Wiktionary
n. (context mathematics English) A generalization of a graph, in which edges can connect any number of vertex.
Wikipedia
In mathematics, a hypergraph is a generalization of a graph in which an edge can join any number of vertices. Formally, a hypergraph H is a pair H = (X, E) where X is a set of elements called nodes or vertices, and E is a set of non-empty subsets of X called hyperedges or edges. Therefore, E is a subset of P(X) \ {∅}, where P(X) is the power set of X.

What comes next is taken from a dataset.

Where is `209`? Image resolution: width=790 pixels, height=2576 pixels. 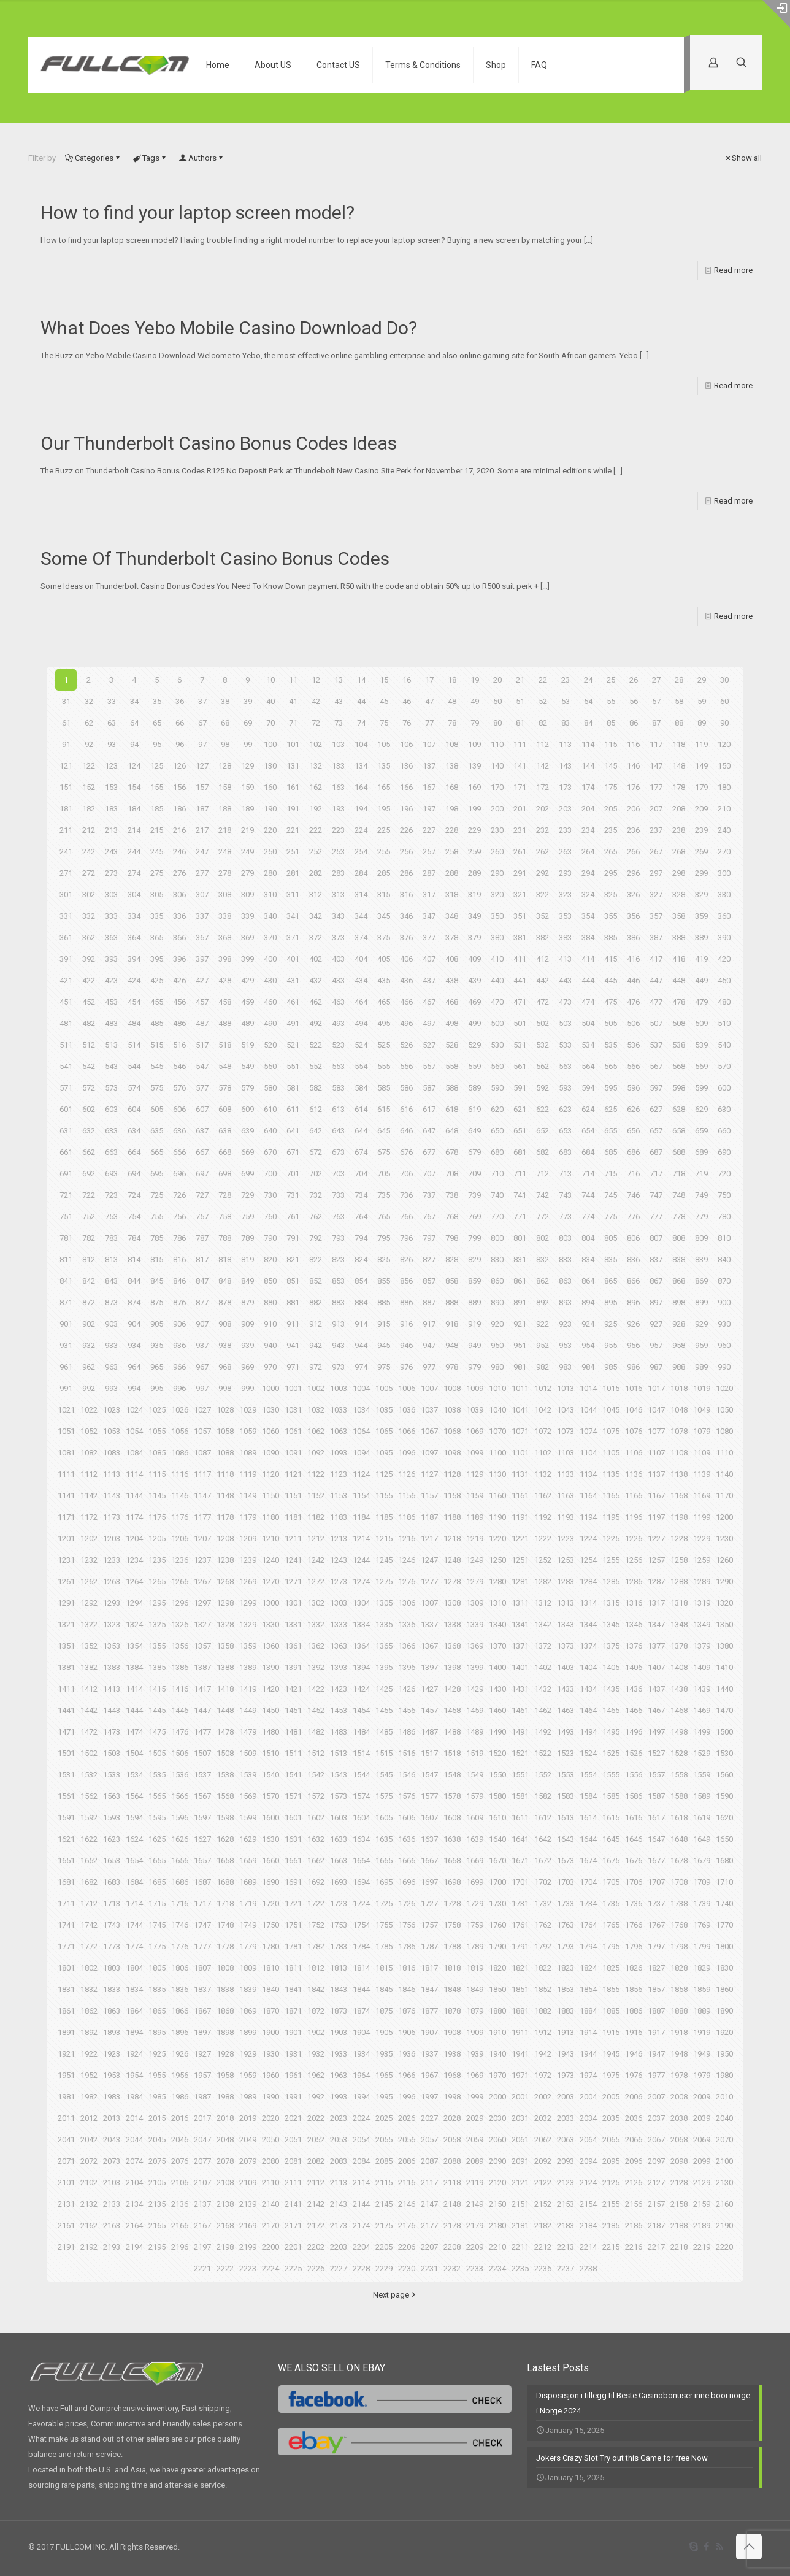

While graph edges are pairs of nodes, hyperedges are arbitrary sets of nodes, and can therefore contain an arbitrary number of nodes. However, it is often desirable to study hypergraphs where all hyperedges have the same cardinality; a k-uniform hypergraph is a hypergraph such that all its hyperedges have size k. (In other words, one such hypergraph is a collection of sets, each such set a hyperedge connecting k nodes.) So a 2-uniform hypergraph is a graph, a 3-uniform hypergraph is a collection of unordered triples, and so on.
A hypergraph is also called a set system or a family of sets drawn from the universal set X. The difference between a set system and a hypergraph is in the questions being asked. Hypergraph theory tends to concern questions similar to those of graph theory, such as connectivity and colorability, while the theory of set systems tends to ask non-graph-theoretical questions, such as those of Sperner theory.
There are variant definitions; sometimes edges must not be empty, and sometimes multiple edges, with the same set of nodes, are allowed.
Hypergraphs can be viewed as incidence structures. In particular, there is a bipartite "incidence graph" or " Levi graph" corresponding to every hypergraph, and conversely, most, but not all, bipartite graphs can be regarded as incidence graphs of hypergraphs.
Hypergraphs have many other names. In computational geometry, a hypergraph may sometimes be called a range space and then the hyperedges are called ranges. In cooperative game theory, hypergraphs are called simple games (voting games); this notion is applied to solve problems in social choice theory. In some literature edges are referred to as hyperlinks or connectors.
Special kinds of hypergraphs include: k-uniform ones, as discussed briefly above; clutters, where no edge appears as a subset of another edge; and abstract simplicial complexes, which contain all subsets of every edge.
The collection of hypergraphs is a category with hypergraph homomorphisms as morphisms.